** Data section **
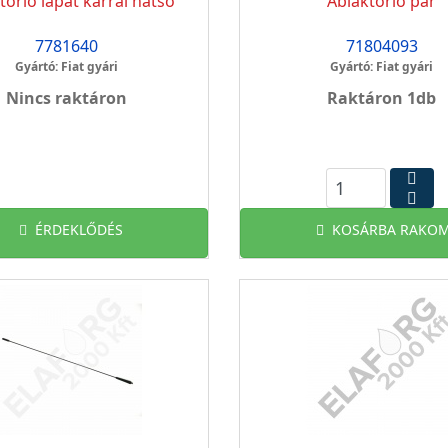
törlő lapát karral hátsó
Ablaktörlő pár
7781640
71804093
Gyártó: Fiat gyári
Gyártó: Fiat gyári
Nincs raktáron
Raktáron 1db
ÉRDEKLŐDÉS
KOSÁRBA RAKOM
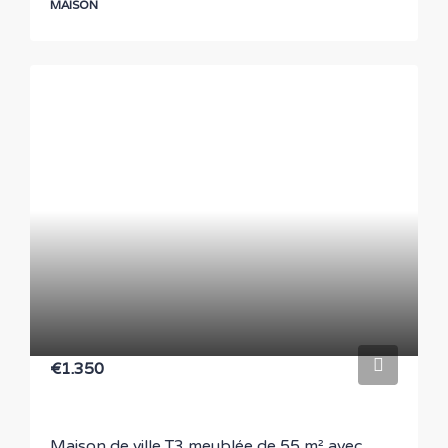
MAISON
€1.350
Maison de ville T3 meublée de 55 m² avec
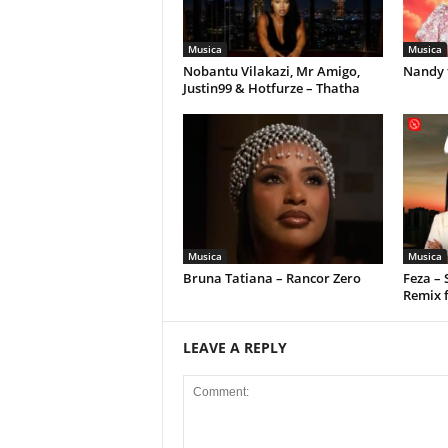
Musica
Musica
Nobantu Vilakazi, Mr Amigo,
Nandy 
Justin99 & Hotfurze – Thatha
Musica
Musica
Bruna Tatiana – Rancor Zero
Feza –
Remix 
LEAVE A REPLY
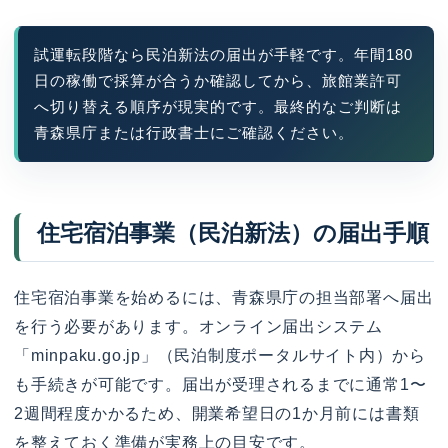
試運転段階なら民泊新法の届出が手軽です。年間180
日の稼働で採算が合うか確認してから、旅館業許可
へ切り替える順序が現実的です。最終的なご判断は
青森県庁または行政書士にご確認ください。
住宅宿泊事業（民泊新法）の届出手順
住宅宿泊事業を始めるには、青森県庁の担当部署へ届出
を行う必要があります。オンライン届出システム
「minpaku.go.jp」（民泊制度ポータルサイト内）から
も手続きが可能です。届出が受理されるまでに通常1〜
2週間程度かかるため、開業希望日の1か月前には書類
を整えておく準備が実務上の目安です。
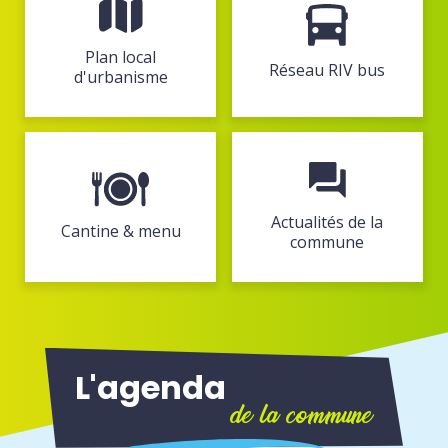
Plan local
Réseau RIV bus
d'urbanisme
Actualités de la
Cantine & menu
commune
L'agenda
de la commune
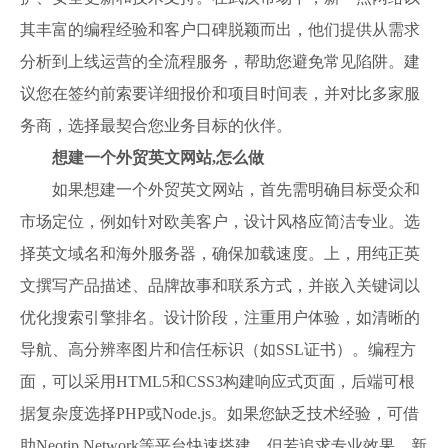
其丰富的编程经验和客户口碑脱颖而出，他们提供从需求
分析到上线运营的全流程服务，帮助您避免常见陷阱。建
议您在签约前索要详细报价和项目时间表，并对比多家服
务商，选择最契合您业务目标的伙伴。
想建一个外贸英文网站,怎么做
如果想建一个外贸英文网站，首先需明确目标受众和
市场定位，例如针对欧美客户，设计风格应简洁专业。选
择英文域名和海外服务器，确保加载速度。上，用纯正英
文撰写产品描述、品牌故事和联系方式，并嵌入关键词以
优化搜索引擎排名。设计阶段，注重用户体验，如清晰的
导航、高分辨率图片和信任标识（如SSL证书）。编程方
面，可以采用HTML5和CSS3构建响应式页面，后端可根
据复杂度选择PHP或Node.js。如果您缺乏技术经验，可借
助Neotip Network等平台快速搭建，但若追求专业效果，新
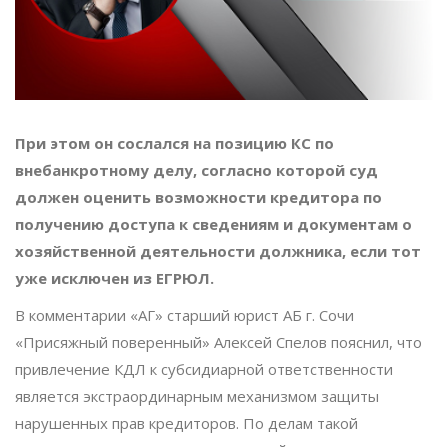
При этом он сослался на позицию КС по
внебанкротному делу, согласно которой суд
должен оценить возможности кредитора по
получению доступа к сведениям и документам о
хозяйственной деятельности должника, если тот
уже исключен из ЕГРЮЛ.
В комментарии «АГ» старший юрист АБ г. Сочи
«Присяжный поверенный» Алексей Спелов пояснил, что
привлечение КДЛ к субсидиарной ответственности
является экстраординарным механизмом защиты
нарушенных прав кредиторов. По делам такой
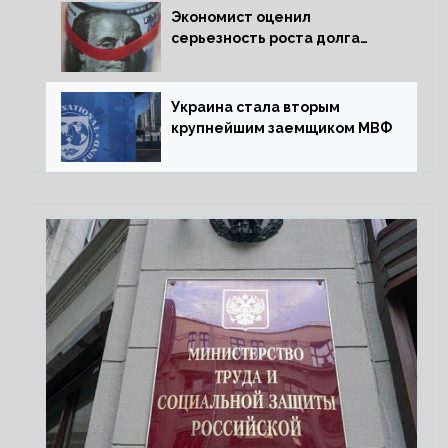
Экономист оценил
серьезность роста долга
Украины перед МВФ
Украина стала вторым
крупнейшим заемщиком МВФ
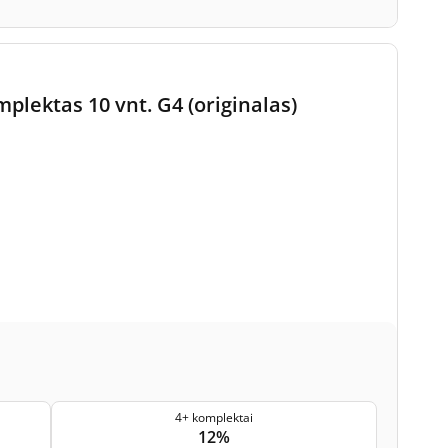
plektas 10 vnt. G4 (originalas)
4+ komplektai
12%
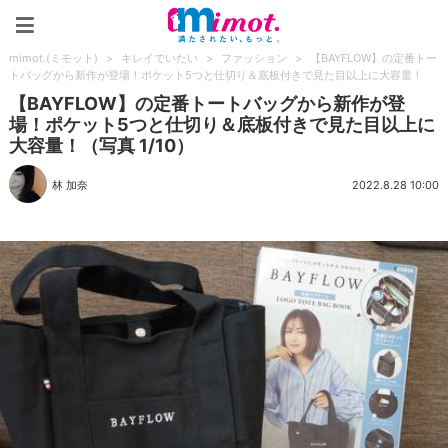
mimot.(ミモット)
mimot.(ミモット)
>
キレイでいたい
>
ファッション
>
【BAYFLOW】の定番トー
トバッグから新作が登場！ポケット5つと仕切り＆底板付きで見た目以上に大容量！
【BAYFLOW】の定番トートバッグから新作が登
場！ポケット5つと仕切り＆底板付きで見た目以上に
大容量！（写真 1/10）
林 加奈
2022.8.28 10:00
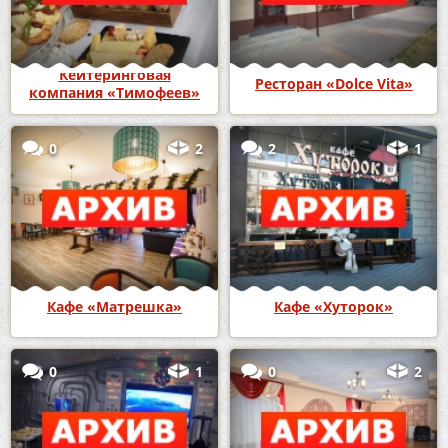
Кейтеринговая
Ресторан «Dolce Vita»
компания «Тимофеев»
0
2
2
1
Кафе «Матрешка»
Кафе «Хуторок»
0
1
0
2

** What you have to do **
Please, without any of the pictures, set down exactly the lines from the beginning of the listing to the line that contains "住宅宿泊事業（民泊新法）の届出手順", inclusive.

** Completed exercise **
törlő lapát karral hátsó
Ablaktörlő pár
7781640
71804093
Gyártó: Fiat gyári
Gyártó: Fiat gyári
Nincs raktáron
Raktáron 1db
ÉRDEKLŐDÉS
KOSÁRBA RAKOM
MAISON
€1.350
Maison de ville T3 meublée de 55 m² avec
Musica
Musica
Nobantu Vilakazi, Mr Amigo,
Nandy 
Justin99 & Hotfurze – Thatha
Musica
Musica
Bruna Tatiana – Rancor Zero
Feza –
Remix 
LEAVE A REPLY
試運転段階なら民泊新法の届出が手軽です。年間180
日の稼働で採算が合うか確認してから、旅館業許可
へ切り替える順序が現実的です。最終的なご判断は
青森県庁または行政書士にご確認ください。
住宅宿泊事業（民泊新法）の届出手順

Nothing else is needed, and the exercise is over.